21) I liked this Op-ed arguing against a pro-choice litmus test for the Democratic party.  I don’t think there should be any single litmus test.

Equating non-support of abortion to a total abandonment of women’s rights, the way a pointed headline in New York Magazine did last month, ignores the reality that women’s rights should include far more than that — from an end to pervasive sexual harassment to broader support for mothers. And yes, economic factors may play a role for many women deciding whether to obtain abortions. But suggesting, as did ThinkProgress’s Bryce Covert in a recent New York Times op-ed, that an unyielding abortion rights stance is the only way to ensure women’s ability to achieve financial security confuses cause and effect.

Equating progressivism with being pro-abortion rights assumes that providing a single, simple solution — making it easier to terminate pregnancies — is worth more effort than addressing the root causes of the problem.
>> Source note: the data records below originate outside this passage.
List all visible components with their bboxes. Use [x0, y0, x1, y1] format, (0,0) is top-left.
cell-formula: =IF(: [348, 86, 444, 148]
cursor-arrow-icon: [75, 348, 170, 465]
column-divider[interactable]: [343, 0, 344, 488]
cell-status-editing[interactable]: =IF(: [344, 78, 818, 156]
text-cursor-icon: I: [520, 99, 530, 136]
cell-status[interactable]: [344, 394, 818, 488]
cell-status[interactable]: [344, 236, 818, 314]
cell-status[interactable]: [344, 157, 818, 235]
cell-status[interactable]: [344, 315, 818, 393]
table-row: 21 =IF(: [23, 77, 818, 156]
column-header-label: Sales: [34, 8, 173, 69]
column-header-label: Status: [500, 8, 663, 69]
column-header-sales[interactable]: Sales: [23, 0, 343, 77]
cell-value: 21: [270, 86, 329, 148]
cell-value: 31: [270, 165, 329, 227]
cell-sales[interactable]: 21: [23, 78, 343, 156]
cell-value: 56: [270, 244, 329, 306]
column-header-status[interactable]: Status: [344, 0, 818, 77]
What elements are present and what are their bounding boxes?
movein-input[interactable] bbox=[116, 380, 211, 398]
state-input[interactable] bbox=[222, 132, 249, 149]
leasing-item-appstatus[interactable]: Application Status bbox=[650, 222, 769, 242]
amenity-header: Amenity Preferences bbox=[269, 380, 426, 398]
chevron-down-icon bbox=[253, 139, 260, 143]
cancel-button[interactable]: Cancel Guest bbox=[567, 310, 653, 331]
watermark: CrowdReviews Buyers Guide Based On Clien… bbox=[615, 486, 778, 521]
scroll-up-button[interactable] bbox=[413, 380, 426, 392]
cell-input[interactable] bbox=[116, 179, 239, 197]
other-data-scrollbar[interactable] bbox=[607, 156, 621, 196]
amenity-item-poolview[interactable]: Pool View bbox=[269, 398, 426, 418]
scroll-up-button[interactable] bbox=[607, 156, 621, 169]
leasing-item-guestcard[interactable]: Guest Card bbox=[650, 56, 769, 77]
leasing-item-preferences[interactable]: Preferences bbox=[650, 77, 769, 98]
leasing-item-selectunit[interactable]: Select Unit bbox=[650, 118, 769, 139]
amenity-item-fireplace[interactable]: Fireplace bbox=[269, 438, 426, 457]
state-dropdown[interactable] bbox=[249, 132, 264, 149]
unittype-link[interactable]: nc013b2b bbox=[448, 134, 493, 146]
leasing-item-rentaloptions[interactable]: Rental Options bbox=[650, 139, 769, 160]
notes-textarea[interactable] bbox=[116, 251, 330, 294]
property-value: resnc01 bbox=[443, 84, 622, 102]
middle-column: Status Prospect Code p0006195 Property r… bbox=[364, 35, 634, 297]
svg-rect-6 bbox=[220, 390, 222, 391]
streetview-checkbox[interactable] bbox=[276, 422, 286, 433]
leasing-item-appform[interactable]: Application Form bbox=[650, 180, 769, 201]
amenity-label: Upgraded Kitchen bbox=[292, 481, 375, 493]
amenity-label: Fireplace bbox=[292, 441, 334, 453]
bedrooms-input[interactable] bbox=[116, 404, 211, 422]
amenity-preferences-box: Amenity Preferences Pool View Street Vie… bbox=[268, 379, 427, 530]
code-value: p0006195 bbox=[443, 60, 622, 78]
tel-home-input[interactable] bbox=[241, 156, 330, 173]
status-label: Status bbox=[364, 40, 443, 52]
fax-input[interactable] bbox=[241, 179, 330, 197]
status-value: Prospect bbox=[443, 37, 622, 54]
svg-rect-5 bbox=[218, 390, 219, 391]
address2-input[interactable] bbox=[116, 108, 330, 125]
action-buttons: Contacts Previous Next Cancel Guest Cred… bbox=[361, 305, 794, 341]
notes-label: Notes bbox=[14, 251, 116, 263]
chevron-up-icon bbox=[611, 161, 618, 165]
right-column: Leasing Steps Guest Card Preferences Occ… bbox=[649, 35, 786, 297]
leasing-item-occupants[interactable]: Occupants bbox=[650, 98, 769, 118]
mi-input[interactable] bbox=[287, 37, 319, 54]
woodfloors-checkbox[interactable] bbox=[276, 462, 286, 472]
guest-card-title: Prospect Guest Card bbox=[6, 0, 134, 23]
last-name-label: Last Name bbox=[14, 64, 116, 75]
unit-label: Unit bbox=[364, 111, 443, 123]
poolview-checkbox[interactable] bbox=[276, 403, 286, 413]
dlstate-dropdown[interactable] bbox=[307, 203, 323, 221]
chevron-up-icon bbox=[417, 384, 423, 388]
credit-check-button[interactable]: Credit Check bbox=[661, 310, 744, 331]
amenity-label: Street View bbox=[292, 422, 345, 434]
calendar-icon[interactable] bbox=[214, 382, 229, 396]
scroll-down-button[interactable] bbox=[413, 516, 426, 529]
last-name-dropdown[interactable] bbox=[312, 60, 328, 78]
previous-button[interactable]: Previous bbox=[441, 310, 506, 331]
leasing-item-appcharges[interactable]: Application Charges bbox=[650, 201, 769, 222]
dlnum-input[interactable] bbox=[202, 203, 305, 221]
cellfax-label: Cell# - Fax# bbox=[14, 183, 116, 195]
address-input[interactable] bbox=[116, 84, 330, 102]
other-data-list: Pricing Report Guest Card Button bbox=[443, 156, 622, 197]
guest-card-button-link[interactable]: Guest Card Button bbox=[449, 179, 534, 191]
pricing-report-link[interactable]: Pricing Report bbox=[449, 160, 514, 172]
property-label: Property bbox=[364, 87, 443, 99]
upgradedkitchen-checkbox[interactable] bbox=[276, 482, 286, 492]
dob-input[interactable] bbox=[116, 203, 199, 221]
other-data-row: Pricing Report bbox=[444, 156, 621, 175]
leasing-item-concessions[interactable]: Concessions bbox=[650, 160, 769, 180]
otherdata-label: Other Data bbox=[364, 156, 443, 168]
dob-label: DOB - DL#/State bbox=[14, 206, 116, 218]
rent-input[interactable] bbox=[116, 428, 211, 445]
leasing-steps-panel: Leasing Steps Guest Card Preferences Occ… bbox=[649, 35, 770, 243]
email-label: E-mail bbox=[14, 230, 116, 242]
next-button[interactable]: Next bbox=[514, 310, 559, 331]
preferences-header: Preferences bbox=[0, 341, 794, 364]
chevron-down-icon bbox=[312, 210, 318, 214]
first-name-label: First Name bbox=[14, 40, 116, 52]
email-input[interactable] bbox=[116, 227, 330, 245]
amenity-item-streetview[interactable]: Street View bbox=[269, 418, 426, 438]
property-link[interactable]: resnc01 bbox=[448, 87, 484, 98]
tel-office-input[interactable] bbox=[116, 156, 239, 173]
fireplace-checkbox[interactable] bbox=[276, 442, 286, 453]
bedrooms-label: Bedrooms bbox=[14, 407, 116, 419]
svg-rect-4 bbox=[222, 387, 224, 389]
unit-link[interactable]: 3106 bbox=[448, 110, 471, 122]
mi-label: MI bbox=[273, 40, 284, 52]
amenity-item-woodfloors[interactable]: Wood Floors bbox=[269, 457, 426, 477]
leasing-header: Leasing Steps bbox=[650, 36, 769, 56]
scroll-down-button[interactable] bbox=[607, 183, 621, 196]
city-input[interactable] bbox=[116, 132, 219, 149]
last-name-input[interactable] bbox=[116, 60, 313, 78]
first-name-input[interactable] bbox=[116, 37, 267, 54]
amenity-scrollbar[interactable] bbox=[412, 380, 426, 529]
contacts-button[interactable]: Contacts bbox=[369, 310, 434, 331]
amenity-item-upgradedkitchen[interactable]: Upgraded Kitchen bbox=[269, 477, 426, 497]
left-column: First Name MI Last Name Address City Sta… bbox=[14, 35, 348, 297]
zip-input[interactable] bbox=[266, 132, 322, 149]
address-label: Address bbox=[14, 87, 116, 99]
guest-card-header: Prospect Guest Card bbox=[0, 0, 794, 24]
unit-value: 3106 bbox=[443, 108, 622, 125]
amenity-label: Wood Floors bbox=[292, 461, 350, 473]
An equally if not more progressive strategy might focus instead on addressing the lack of maternal leave and child-care policies, demanding a living wage, and pushing back against an economic system that penalizes women for having and rearing children in the first place. And while one might argue that Democrats are already doing all of the above, the willingness to excommunicate those who disagree with one strategy even if they adhere to all others makes it clear which issue matters the most.

22) Solid Jamelle Bouie piece on Trump and the Civil War.

 23) Scientific American uses science and typologies to explain why some people don’t return their shopping carts.  That’s a little unnecessary.  I’ll tell you in four words– they are selfish jerks.

24) Being cited by Nate Cohn in nytimes.com— I’d call that a good day.  One of the best semi-random emails I ever sent was to Seth Masket about the 2010 health care vote.

But the Affordable Care Act did a lot of damage to the House Democrats who voted it into law.

study by the political scientists Brendan Nyhan, Eric McGhee, John Sides, Seth Masket and Steven Greene showed that the Democrats who voted against the A.C.A. outperformed those who voted for it by a net 10 to 15 points in 2010. (Mr. Nyhan is an Upshot contributor.) Our estimates are lower, at around 5 to 10 points, in part because many of the Democratic A.C.A. opponents fared particularly well in the 2008 elections, but it’s a considerable effect either way. (Our estimates are based on the results of recent congressional and presidential elections by district, member ideology and whether the candidates voted for the A.C.A.)…

These results tell a pretty clear story about who could be hurt the most this midterm: the Republicans who ran well ahead of the national party in 2016 but who voted for the A.H.C.A. and were subsequently seen as no different from Donald J. Trump. On the other hand, a similar Republican who voted against the Republican plan might have just taken a modest step toward electoral survival.

25) Catherine Rampell nails it again.  Perfectly captured in the headline, “What do Bigfoot and moderate Republicans have in common?”